American radio and TV broadcaster

Frederick C. Peerenboom, better known as Fritz the Nite Owl (born December 27, 1934, in Nekoosa, Wisconsin), is an American radio and television personality in Columbus, Ohio.

==Early career==
Peerenboom's professional radio career began in 1959 after his honorable discharge from the U.S. Army Signal Corps. While in the Army, he was stationed at the Signal Corps Pictorial Center (formerly the Paramount Studios New York facility). Here he narrated, acted in, and wrote numerous army promotional and training films. He expanded his knowledge of the visual techniques and effects that could be created on TV, which he subsequently used on his TV show.

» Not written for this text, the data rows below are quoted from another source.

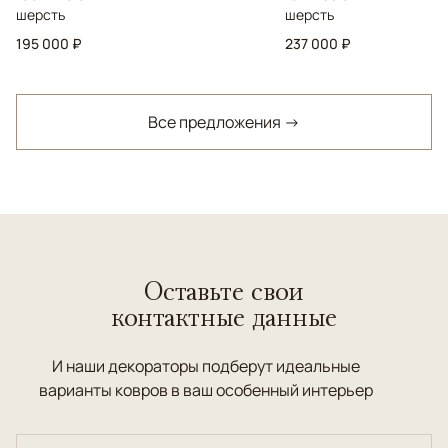
шерсть
шерсть
195 000 ₽
237 000 ₽
Все предложения →
Оставьте свои
контактные данные
И наши декораторы подберут идеальные
варианты ковров в ваш особенный интерьер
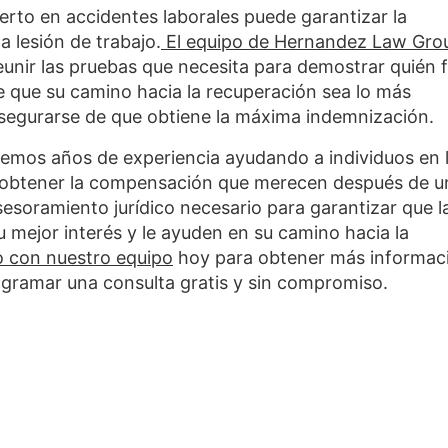
rto en accidentes laborales puede garantizar la
 lesión de trabajo.
El equipo de Hernandez Law Gro
eunir las pruebas que necesita para demostrar quién 
de que su camino hacia la recuperación sea lo más
 asegurarse de que obtiene la máxima indemnización.
emos años de experiencia ayudando a individuos en 
a obtener la compensación que merecen después de u
esoramiento jurídico necesario para garantizar que l
 mejor interés y le ayuden en su camino hacia la
 con nuestro equipo
hoy para obtener más informac
ogramar una consulta gratis y sin compromiso.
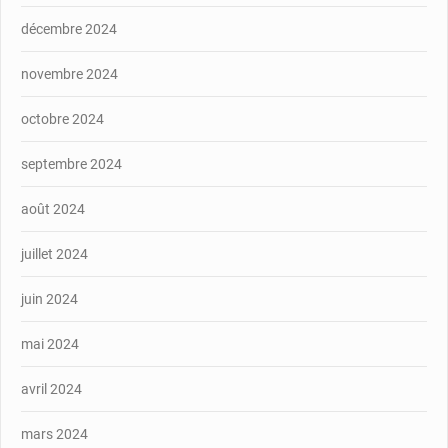
décembre 2024
novembre 2024
octobre 2024
septembre 2024
août 2024
juillet 2024
juin 2024
mai 2024
avril 2024
mars 2024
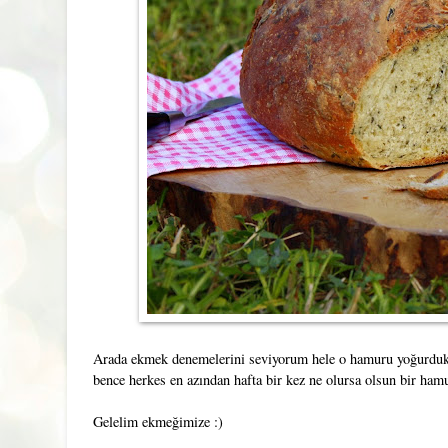
Arada ekmek denemelerini seviyorum hele o hamuru yoğurdukç
bence herkes en azından hafta bir kez ne olursa olsun bir ham
Gelelim ekmeğimize :)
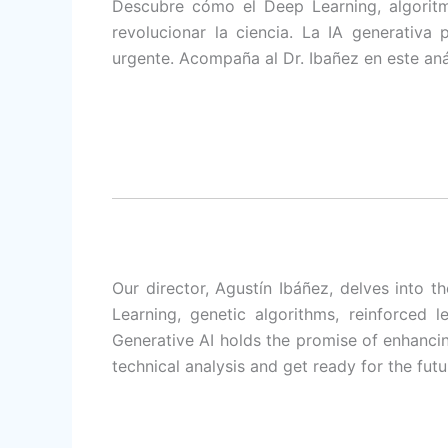
Descubre cómo el Deep Learning, algoritm
revolucionar la ciencia. La IA generativa 
urgente. Acompaña al Dr. Ibañez en este anál
Our director, Agustín Ibáñez, delves into t
Learning, genetic algorithms, reinforced 
Generative AI holds the promise of enhancing
technical analysis and get ready for the futu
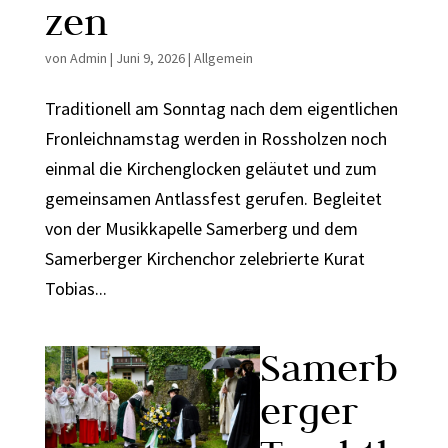
zen
von
Admin
|
Juni 9, 2026
|
Allgemein
Traditionell am Sonntag nach dem eigentlichen
Fronleichnamstag werden in Rossholzen noch
einmal die Kirchenglocken geläutet und zum
gemeinsamen Antlassfest gerufen. Begleitet
von der Musikkapelle Samerberg und dem
Samerberger Kirchenchor zelebrierte Kurat
Tobias...
Samerb
erger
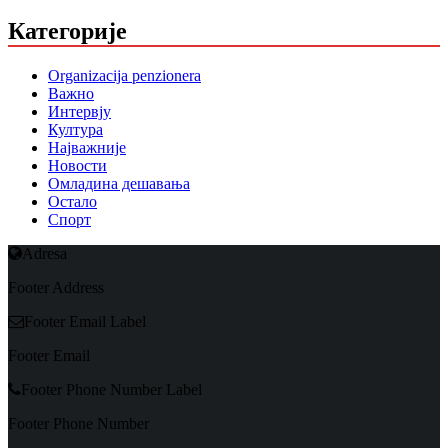
Категорије
Organizacija penzionera
Важно
Интервју
Култура
Најважније
Новости
Омладина дешавања
Остало
Спорт
Adresa
Footer Address
Footer Email Label
Footer Email
Footer Phone Number Label
Footer Phone Number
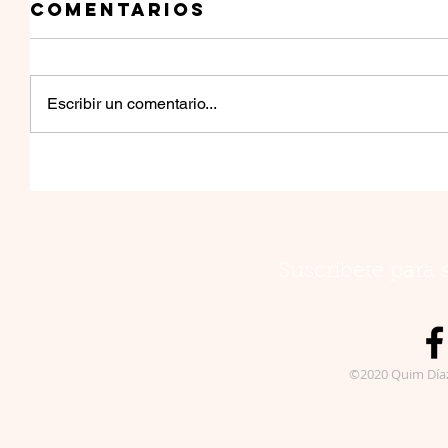
Comentarios
Escribir un comentario...
Suscríbete para 
©2020 Quim Día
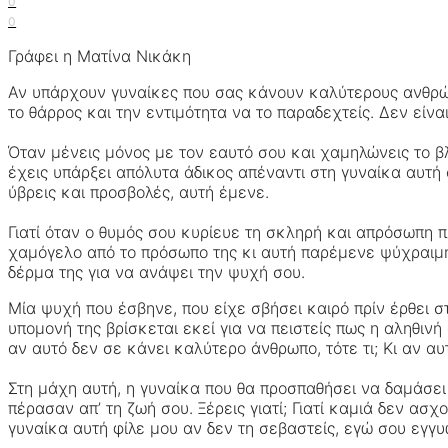
0
0
Γράφει η Ματίνα Νικάκη
Αν υπάρχουν γυναίκες που σας κάνουν καλύτερους ανθρώπ
το θάρρος και την εντιμότητα να το παραδεχτείς. Δεν είνα
Όταν μένεις μόνος με τον εαυτό σου και χαμηλώνεις το βλέ
έχεις υπάρξει απόλυτα άδικος απέναντι στη γυναίκα αυτή ό
ύβρεις και προσβολές, αυτή έμενε.
Γιατί όταν ο θυμός σου κυρίευε τη σκληρή και απρόσωπη π
χαμόγελο από το πρόσωπο της κι αυτή παρέμενε ψύχραιμη, 
δέρμα της για να ανάψει την ψυχή σου.
Μία ψυχή που έσβηνε, που είχε σβήσει καιρό πρίν έρθει σ
υπομονή της βρίσκεται εκεί για να πειστείς πως η αληθινή
αν αυτό δεν σε κάνει καλύτερο άνθρωπο, τότε τι; Κι αν αυτή
Στη μάχη αυτή, η γυναίκα που θα προσπαθήσει να δαμάσει
πέρασαν απ’ τη ζωή σου. Ξέρεις γιατί; Γιατί καμιά δεν α
γυναίκα αυτή φίλε μου αν δεν τη σεβαστείς, εγώ σου εγγυ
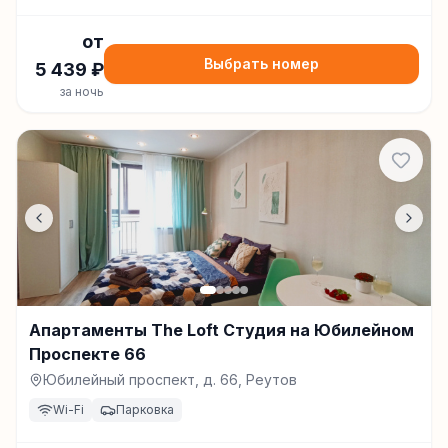
от
Выбрать номер
5 439
₽
за ночь
Апартаменты The Loft Студия на Юбилейном
Проспекте 66
Юбилейный проспект, д. 66, Реутов
Wi-Fi
Парковка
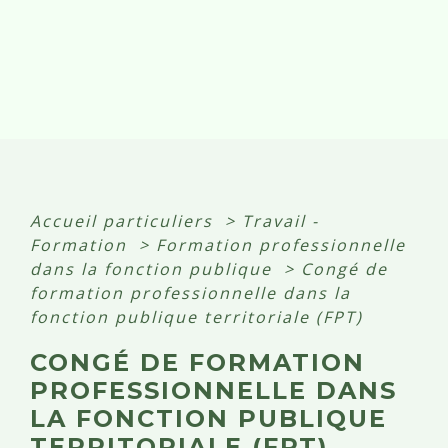
Accueil particuliers
>
Travail -
Formation
>
Formation professionnelle
dans la fonction publique
>
Congé de
formation professionnelle dans la
fonction publique territoriale (FPT)
CONGÉ DE FORMATION
PROFESSIONNELLE DANS
LA FONCTION PUBLIQUE
TERRITORIALE (FPT)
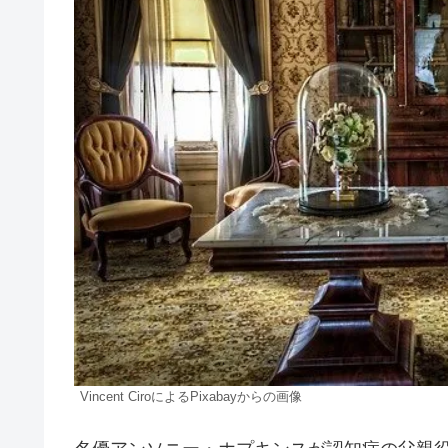
Vincent CiroによるPixabayからの画像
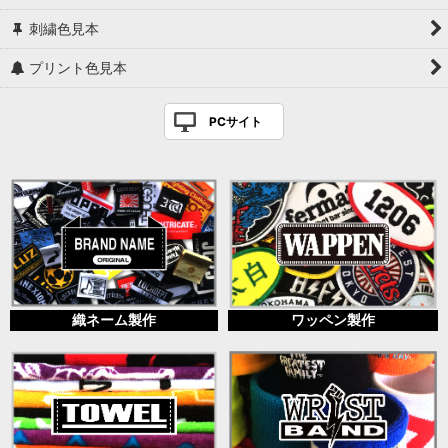
刺繍色見本
プリント色見本
PCサイト
織ネーム製作
ワッペン製作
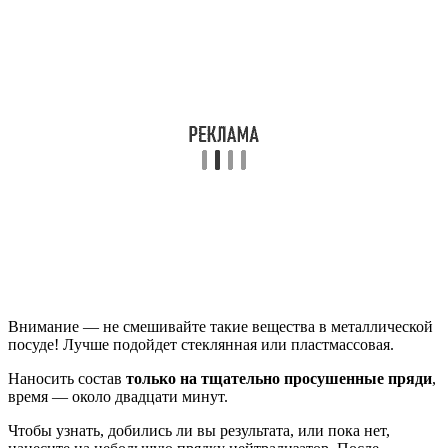
Внимание — не смешивайте такие вещества в металлической
посуде! Лучше подойдет стеклянная или пластмассовая.
Наносить состав
только на тщательно просушенные пряди
,
время — около двадцати минут.
Чтобы узнать, добились ли вы результата, или пока нет,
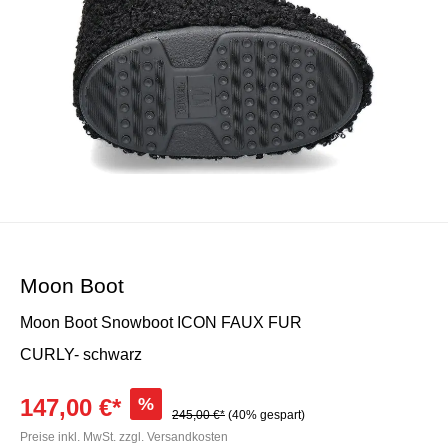
Moon Boot
Moon Boot Snowboot ICON FAUX FUR
CURLY- schwarz
147,00 €*
%
245,00 €*
(40% gespart)
Preise inkl. MwSt. zzgl. Versandkosten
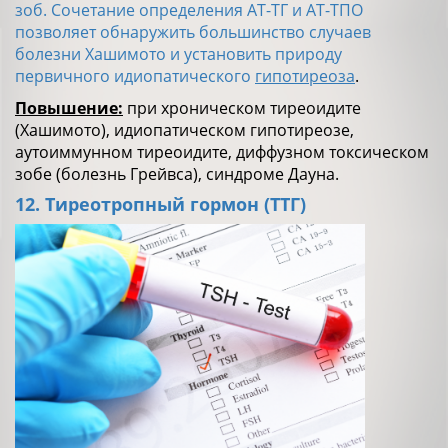
зоб. Сочетание определения АТ-ТГ и АТ-ТПО
позволяет обнаружить большинство случаев
болезни Хашимото и установить природу
первичного идиопатического
гипотиреоза
.
Повышение:
при хроническом тиреоидите
(Хашимото), идиопатическом гипотиреозе,
аутоиммунном тиреоидите, диффузном токсическом
зобе (болезнь Грейвса), синдроме Дауна.
12. Тиреотропный гормон (ТТГ)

He made a few visual appearances in the DC comic book, "The Power Of Shazam!", in which he helped Captain Marvel and Superman save the universe. Among his many freelance narrations and acting performances, he was the voice of "Green Lantern" in the short-lived Warner Video Comics series.

==Nite Owl Theatre==
Fritz is best known for hosting "Nite Owl Theatre" on WBNS-TV from 1974 to 1991. He would add improvised humorous commentaries over jazz music between segments of the film and the commercial breaks. Along with these commentaries, his unique visual introductions, mid-breaks, and closes helped him win five Emmy Awards for his TV performances.

His show, "Nite Owl Jazz: What's New in Jazz for the 21st Century," ran for seventeen years.

Fritz resumed hosting movies in October 2010 with a showing of Night of the Living Dead at Grandview Theatre in Columbus. The new series is a reboot of the original Nite Owl Theatre and is written by Peerenboom and directed, produced and edited by filmmaker Mike McGraner. He currently records one movie with host bumper segments and vintage commercials per month. The movies premiere at Grandview Theatre, usually on the last Saturday of the month.

In January 2012, the live showing of his monthly internet version of Nite Owl Theatre moved from the Grandview Theatre to Studio 35 on Indianola Avenue in Columbus, OH, and in 2014 moved to the Gateway Film Center and has been showing episodes there since.

In March 2012, Fritz was inducted into the Horror Host Hall of Fame along with Elvira, Joe Bob Briggs and a few other nationally known horror hosts at HorrorHound Weekend in Columbus.

Fritz is also featured in a book titled, American Scary recently written by Michael Monahan, released in December 2011.

In his book "From the Black Chair: 365 Horror Movie Reviews", author Joshua P. Mogan credits Fritz and Nite Owl Theatre for helping introduce him to horror films.

==Awards and honors==
Fritz has earned five regional Emmys for his performance on the original show through 1974 to 1991. He received a 6th Emmy in 2013 for his work on the reboot of the series that began in 2010.